From the numerical value of the results, BRB does not dominate. In
Table 12, the prediction precision of BRB for No Attack is only 93.06%, which is smaller than the 100% of SVM and MLP. In
Table 13, the recall of No Attack is 100%. This indicates that BRB detected all correct No Attack samples, but also detected some other samples incorrectly as No Attack. In
Table 12, BRB has a precision of 95.2% between SVM and MLP for Normal Attack and 87.25% for APT. In
Table 13, BRB has a recall rate of only 77.88% for Normal Attack, and a detection accuracy of 93.84% for APT between SVM and MLP. F1-score is defined as the harmonic mean between precision and recall as shown in
Table 14. BRB has an F1-score of 96.03% for No Attack, an F1-score of 84.66% for Normal Attack, and an F1-score of 89.87% for APT between SVM and MLP. Accuracy is the ratio of the number of correctly classified samples to the total number of samples as shown in
Table 15. The accuracy of BRB is 91.14%, which is lower than the 93.23% of SVM and 95.32% of MLP. Although the accuracy of BRB is not the best, it is acceptable and the results are interpretable. The high accuracy obtained by SVM and MLP with very few samples is difficult to explain.

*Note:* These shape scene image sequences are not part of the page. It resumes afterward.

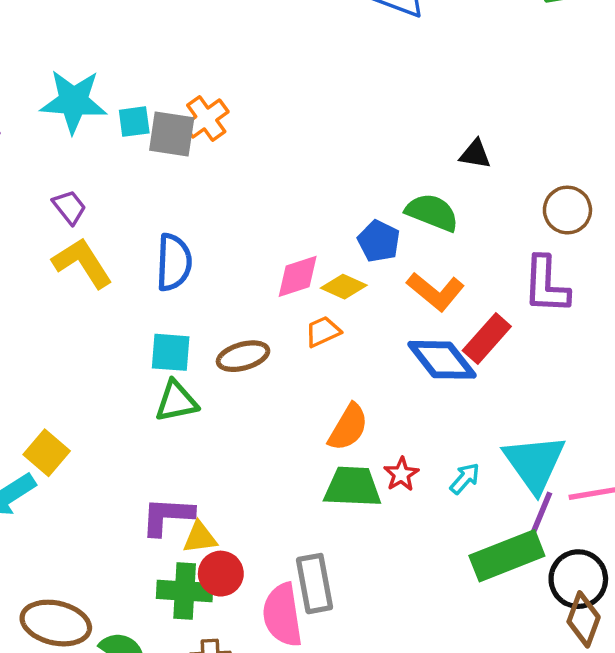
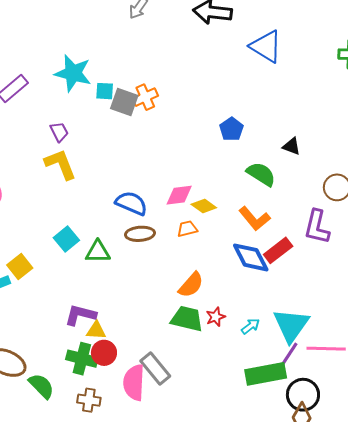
blue pentagon: (379, 241) -> (231, 129), moved
blue semicircle: (174, 262) -> (131, 203), moved, turned -80
cyan square: (171, 352) -> (66, 239), moved, turned 35
gray rectangle: (315, 584) -> (155, 369), turned -40

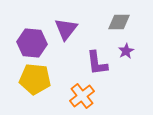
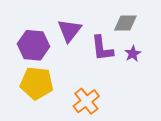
purple L-shape: (97, 63) -> (102, 48), moved

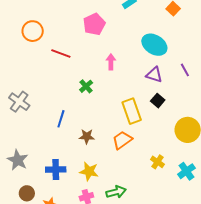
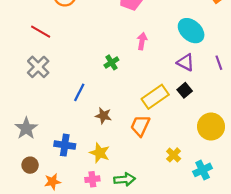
red line: (61, 54) -> (41, 32), moved
yellow rectangle: (132, 111) -> (155, 97), turned 65
orange trapezoid: (122, 140) -> (140, 126), turned -40

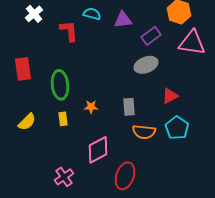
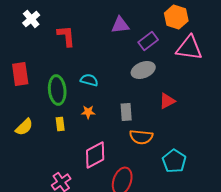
cyan semicircle: (92, 14) -> (89, 80), moved
cyan pentagon: (177, 128) -> (174, 161), moved

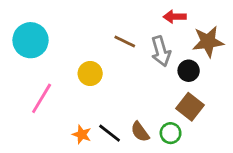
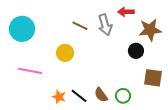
brown line: (125, 42) -> (80, 26), moved
gray arrow: (161, 51) -> (105, 25), moved
pink line: (42, 98) -> (30, 71), turned 70
brown square: (190, 107) -> (153, 78), moved, turned -30

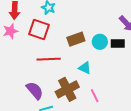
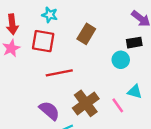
brown rectangle: (76, 39) -> (86, 34), moved, turned -30
cyan circle: (100, 42) -> (121, 60), moved
cyan triangle: (85, 68) -> (135, 92), moved

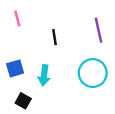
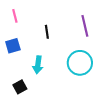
blue square: (15, 68) -> (13, 46), moved
black square: (23, 101) -> (20, 87), turned 32

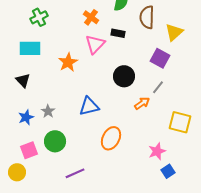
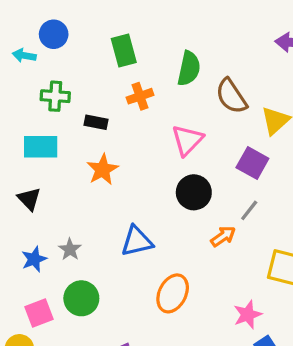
green cross: (39, 17) -> (55, 96), turned 30
orange cross: (91, 17) -> (140, 96), turned 35
brown semicircle: (147, 17) -> (231, 96), turned -35
black rectangle: (118, 33) -> (96, 122), moved
pink triangle: (95, 44) -> (187, 140), moved

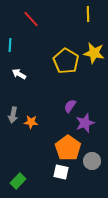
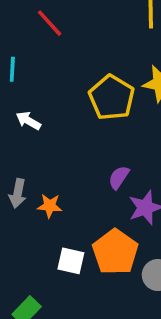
white square: (61, 172) -> (71, 261), moved

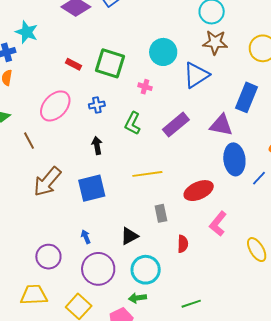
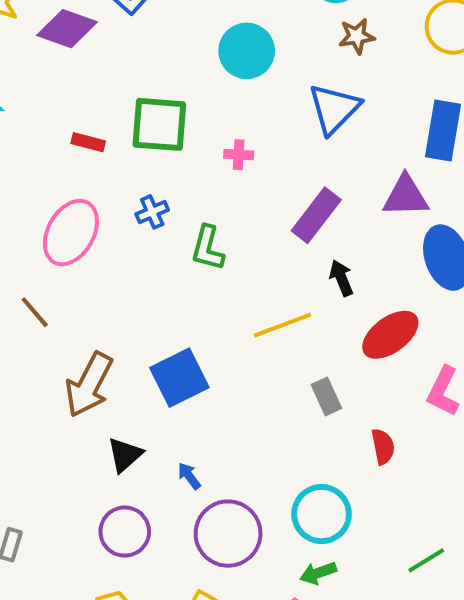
brown star: (215, 42) -> (357, 36), size x0.7
cyan circle: (163, 52) -> (247, 51), moved
green L-shape: (133, 123) -> (208, 248), moved
black arrow: (97, 145) -> (341, 278), moved
black triangle: (129, 236) -> (125, 455), moved

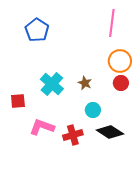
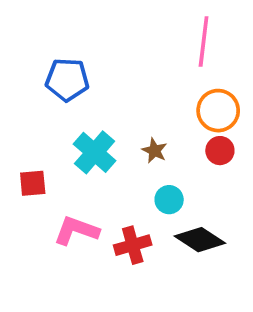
blue pentagon: (37, 30) -> (67, 80), moved, turned -30

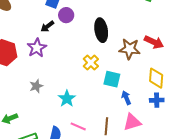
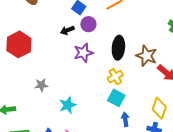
purple star: (37, 48) -> (83, 53), moved
brown star: (130, 49) -> (147, 56), moved
yellow cross: (91, 63) -> (115, 77), moved

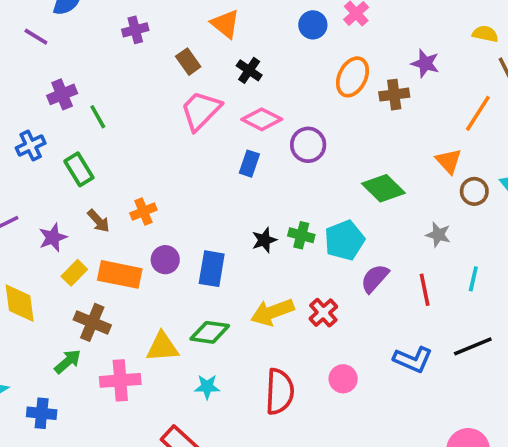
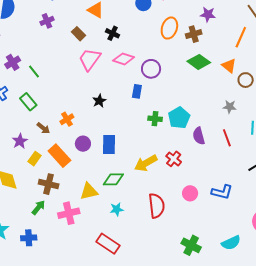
blue rectangle: (249, 164) -> (137, 91), moved
green diamond: (383, 188) -> (199, 62), moved
black star: (264, 240) -> (99, 101), moved
orange rectangle: (120, 274) -> (59, 156), turned 45
purple semicircle: (375, 278) -> (199, 136), turned -48
blue L-shape: (413, 359) -> (222, 192), moved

Multi-layer perceptron is initialized using random numbers. This approach implies that the starting point of the search results with suitable weights is random. The MLP model does not receive sufficient training with a limited sample size, so the final weights differ from the most suitable ones. However, in this case, the MLP achieved the highest accuracy with a small sample. This is difficult to interpret and does not provide valid suggestions for improving the defense plan. The SVM model with the “rbf” kernel has the same problem. In the case of small samples, there are no more samples to verify whether MLP and SVM really learn the appropriate parameters. MLP and SVM have high accuracy, but the reliability of the results is doubtful.
BRB is different from SVM and MLP and is built from expert knowledge. Therefore, the initial values of the BRB model have received a large amount of expert knowledge constraints. This approach already allows BRB to fit functions close to the appropriate weights when BRB is not yet trained. BRB can achieve high accuracy after training with a small number of samples. The accuracy of the BRB model is very dependent on expert knowledge. If the expert knowledge is biased, the results of the model are not good. In this example, the BRB model has 91.14% accuracy, which is lower than SVM and MLP. However, the BRB model is interpretable. Based on the training process, we believe that it is caused by the bias of the expert knowledge. The biased expert knowledge makes the scope of the constraints shifted. This bias still exists after optimization and has an impact on the final results. The results can help experts to validate and adjust their own knowledge, which is beneficial for updating BRB rules and correcting the defense plan.
The results illustrate that BRB obtained a reliable acceptable accuracy of 91% in the small sample case. MLP and SVM have high accuracy but cannot be interpreted and are unreliable. BRB uses expert knowledge to set the initial values of the parameters so that only a small number of samples are needed to complete the training, solving the small sample problem. BRB utilizes the membership function to deal with the randomness of the APT attack time. The SVM and MLP models are fit-based, while the BRB model is rule-based, and its interpretation is better than the fitted model. The BRB model is white box and has good interpretability, which facilitates the analysis and traceability of BRB results.